Sanitized Input

Docker and netns

For the most part living in a container world is awesome. Things are safer and more predictable. But sometimes you get stuck on one of those 'weird' problems. It worked in dev, it worked in your test environment, it works in production... except that one cluster... whats going on?!

If you've been around for a while you may have gotten used to linux tools that allow you to deep dive on how a particular application is behaving. This usually doesn't solve the problem but it does get you from 'something somewhere must be different' to 'its a problem with X'.

One of the tools in my toolbox was ip netns. If you are unfamiliar with the command I encourage you to read the man-page. The super short description is it allows you to manage different network namespaces as well as execute commands from within different network namespaces. Since docker containers will have their own network namespace you can see the utility of being able to step into the network namespace of a container without needing to exec into the container (where there may not be any tools, or even no shell at all).

But, I do not mean to teach you how to use ip netns exactly. This post is to show you how, with a bit of effort, you can use it to troubleshoot your docker containers.

The Problem

Lets pretend that I have a kubernetes pod that uses an envoy sidecar and something has gone sideways.
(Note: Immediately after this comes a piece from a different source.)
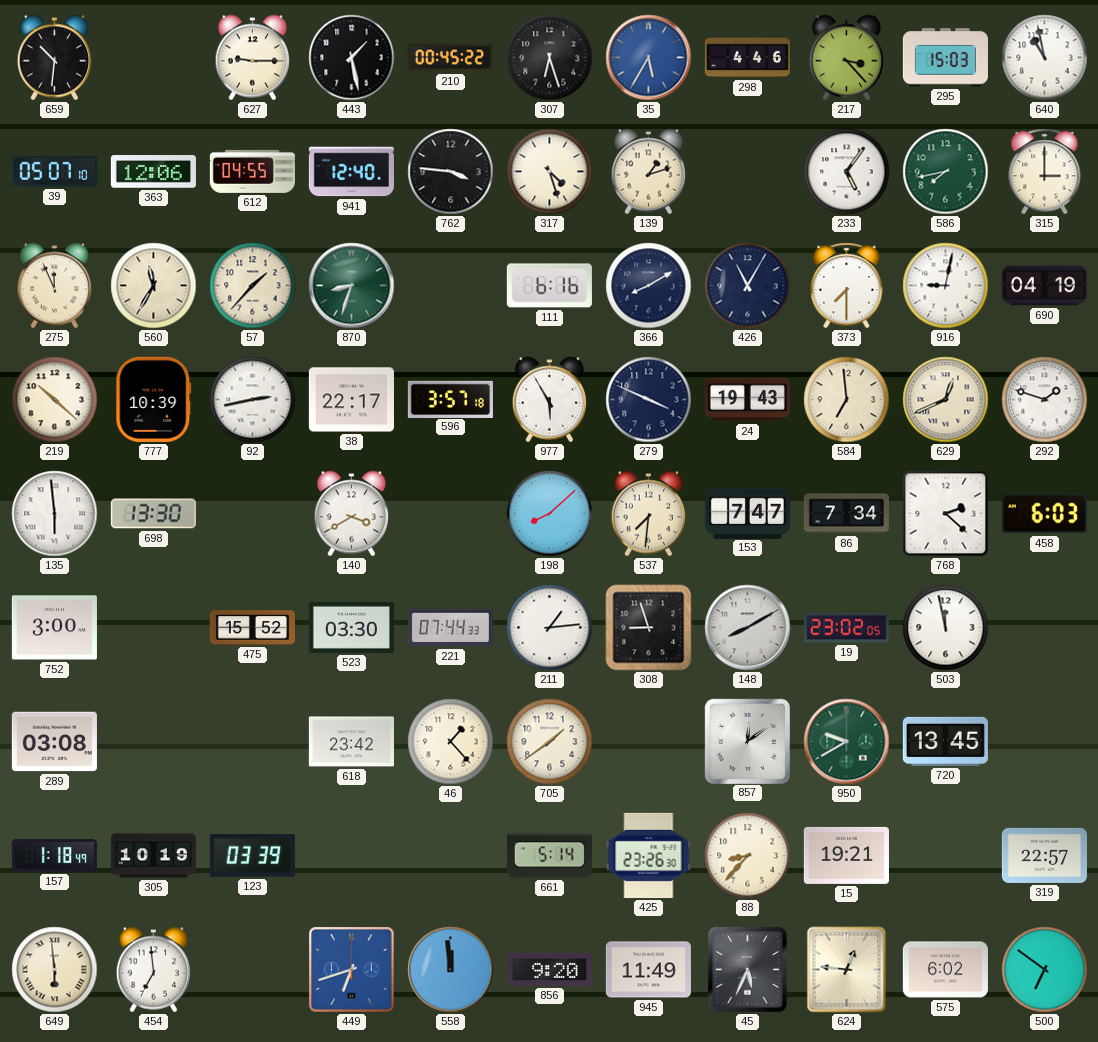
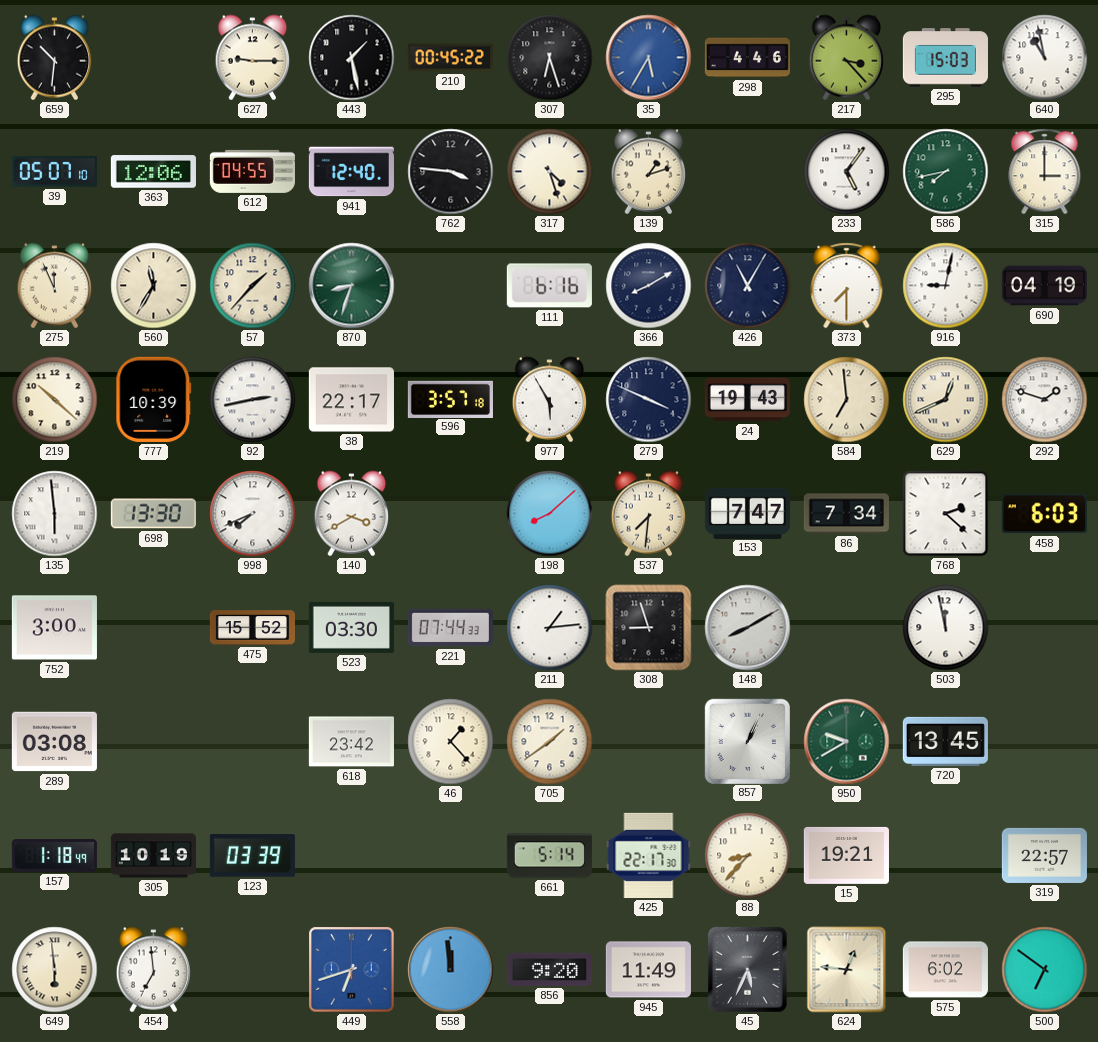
998: none -> 7:41
19: 23:02 -> none
857: 12:09 -> 1:04
425: 23:26 -> 22:17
After ruling out the easy stuff we still don't know exactly what is going on although we assume that it must be some interaction between the envoy sidecar and the application. Unfortunately, the communication between these two applications never leaves the pod. Everything we see leaving the host will be from the envoy sidecar. Wouldn't it be nice to be able to see use tools like tcpdump and netstat to help narrow the issue? Unfortunately, those tools aren't present in our container. In fact, our container doesn't even have a shell.

A perfect use case for ip netns! There is just one problem...

chris@lab-worker-01:~$ sudo ip netns ls
chris@lab-worker-01:~$

We don't see any network namespaces with the tool!

A Solution

The reason we don't see any of our container network namespaces with ip netns is that docker does not put them in /var/run/netns where the tool expects to find them. In a few steps we can correct that.

First we need to identify some information about the docker container we are interested in. In my case, the container is managed by kubernetes, so it makes sense to use the pause container.

chris@lab-worker-01:~$ docker ps | grep sanitized | grep pause
36760ba729fd   k8s.gcr.io/pause:3.1                "/pause"                 2 hours ago    Up 2 hours              k8s_POD_sanitized-589d79c675-96494_sanitized_55743fe1-ff75-4ce5-81ed-963e3a1d1297_0
chris@lab-worker-01:~$

Now we can use docker inspect to get the full pod id and its pid.

chris@lab-worker-01:~$ docker inspect 36760ba729fd |egrep "Id|Pid"
"Id": "36760ba729fde97c4edd051637c18d89efde149e0d65386eee13eb26dd187333",
    "Pid": 2726664,
    "PidMode": "",
    "PidsLimit": null,
chris@lab-worker-01:~$

ip netns will look in /var/run/netns for network namespaces so lets create that folder if it doesn't already exist.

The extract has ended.